Textbooks & Recommended Readings
- ISBN: 9781617295232
- Authors: Dylan Scott, Viktor Gamov, Dave Klein
- Publisher: Simon and Schuster
- Publication Date: 2022-02-15
- Required or recommended?: Recommended reading as a reference book.
Kafka: The Definitive Guide
- ISBN: 9781492043034
- Authors: Gwen Shapira, Todd Palino, Rajini Sivaram, Krit Petty
- Publisher: "O'Reilly Media, Inc."
- Publication Date: 2021-11-05
- Edition: 2nd Edition
- Required or recommended?: Recommended. Not Required.
Assignments
There will be three Assignments and one Final Project. It's crucial to adhere to deadlines. No submissions will be accepted past the due date.
Policy on Collaboration and Academic Integrity
- Group Discussions & Collaborations: We encourage effective group discussions and collaborations. Discussing concepts, techniques, and general approaches to problems with classmates can be beneficial. However, the work you submit must be your own.
- Originality of Work: All submitted assignments, code, and project reports must be your own original work. Copying and pasting code or text from classmates or any other source is strictly prohibited.
- Using AI Services (e.g., ChatGPT): Utilizing ChatGPT or other LLM models to aid in understanding course materials is permissible. However, always write in your own words and code independently. If you incorporate insights or specific code from any AI Services, clearly indicate which part(s) were influenced or sourced from them.
- Online Sources & References: If you utilize or are inspired by online sources, always provide proper citation and reference.
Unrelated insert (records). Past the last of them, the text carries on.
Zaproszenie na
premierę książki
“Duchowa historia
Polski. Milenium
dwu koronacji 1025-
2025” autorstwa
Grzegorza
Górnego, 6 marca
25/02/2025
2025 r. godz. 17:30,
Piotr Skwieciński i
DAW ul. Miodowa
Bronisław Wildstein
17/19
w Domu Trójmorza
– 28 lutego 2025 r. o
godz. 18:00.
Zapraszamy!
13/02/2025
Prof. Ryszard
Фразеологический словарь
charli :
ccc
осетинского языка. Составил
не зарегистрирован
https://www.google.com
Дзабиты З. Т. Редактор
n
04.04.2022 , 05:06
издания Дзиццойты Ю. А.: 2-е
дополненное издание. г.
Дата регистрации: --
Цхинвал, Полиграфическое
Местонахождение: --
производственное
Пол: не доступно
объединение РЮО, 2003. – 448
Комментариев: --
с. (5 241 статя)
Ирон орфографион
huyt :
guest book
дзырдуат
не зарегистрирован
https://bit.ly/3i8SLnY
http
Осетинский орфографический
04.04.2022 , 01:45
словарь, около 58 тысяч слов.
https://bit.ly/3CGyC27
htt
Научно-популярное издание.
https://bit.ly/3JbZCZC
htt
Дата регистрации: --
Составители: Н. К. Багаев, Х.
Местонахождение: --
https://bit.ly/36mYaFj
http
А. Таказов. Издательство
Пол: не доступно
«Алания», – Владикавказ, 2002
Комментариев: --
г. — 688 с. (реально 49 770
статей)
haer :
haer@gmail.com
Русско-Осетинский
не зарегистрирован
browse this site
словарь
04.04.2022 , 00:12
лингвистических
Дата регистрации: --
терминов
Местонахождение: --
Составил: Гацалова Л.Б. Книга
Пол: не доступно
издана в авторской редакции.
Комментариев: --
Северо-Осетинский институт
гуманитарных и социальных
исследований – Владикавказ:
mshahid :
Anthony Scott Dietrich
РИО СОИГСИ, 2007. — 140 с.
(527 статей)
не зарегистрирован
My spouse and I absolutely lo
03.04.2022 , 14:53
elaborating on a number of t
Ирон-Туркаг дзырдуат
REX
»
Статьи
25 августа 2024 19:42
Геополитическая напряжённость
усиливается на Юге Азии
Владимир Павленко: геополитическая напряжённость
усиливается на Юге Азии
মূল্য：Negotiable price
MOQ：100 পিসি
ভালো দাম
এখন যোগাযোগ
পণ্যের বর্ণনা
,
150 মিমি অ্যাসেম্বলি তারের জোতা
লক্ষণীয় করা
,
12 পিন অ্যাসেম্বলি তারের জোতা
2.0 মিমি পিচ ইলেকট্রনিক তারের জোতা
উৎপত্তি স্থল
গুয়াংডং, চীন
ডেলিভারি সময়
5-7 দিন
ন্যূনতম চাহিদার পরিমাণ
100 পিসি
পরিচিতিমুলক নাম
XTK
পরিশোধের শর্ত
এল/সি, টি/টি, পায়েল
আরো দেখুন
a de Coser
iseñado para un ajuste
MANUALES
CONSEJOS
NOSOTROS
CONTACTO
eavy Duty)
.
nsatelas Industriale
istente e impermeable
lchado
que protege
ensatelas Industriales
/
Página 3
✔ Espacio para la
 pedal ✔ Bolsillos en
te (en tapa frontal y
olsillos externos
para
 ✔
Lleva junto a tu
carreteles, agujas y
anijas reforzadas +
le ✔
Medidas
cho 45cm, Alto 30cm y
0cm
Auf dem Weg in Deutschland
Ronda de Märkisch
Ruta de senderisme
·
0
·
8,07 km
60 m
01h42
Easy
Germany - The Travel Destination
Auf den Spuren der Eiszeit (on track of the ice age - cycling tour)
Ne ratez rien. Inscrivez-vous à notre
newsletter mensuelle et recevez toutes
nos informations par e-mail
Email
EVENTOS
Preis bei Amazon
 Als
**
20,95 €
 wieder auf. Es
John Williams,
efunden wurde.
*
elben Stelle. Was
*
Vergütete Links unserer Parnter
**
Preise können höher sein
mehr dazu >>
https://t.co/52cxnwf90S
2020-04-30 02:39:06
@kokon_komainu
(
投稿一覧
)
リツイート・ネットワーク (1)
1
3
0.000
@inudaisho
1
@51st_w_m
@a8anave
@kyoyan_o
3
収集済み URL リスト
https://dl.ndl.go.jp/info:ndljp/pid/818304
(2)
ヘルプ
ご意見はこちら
Respect the intellectual property of others.
- Cheating and plagiarism: We have a zero-tolerance stance on cheating and plagiarism. Engaging in any form of academic dishonesty will result in severe penalties, which may include failure in the course.
Grading Breakdown and Grading Policies
Grading Breakdown
- Attendance and Professionalism: 5%
- Regular attendance and active participation are expected.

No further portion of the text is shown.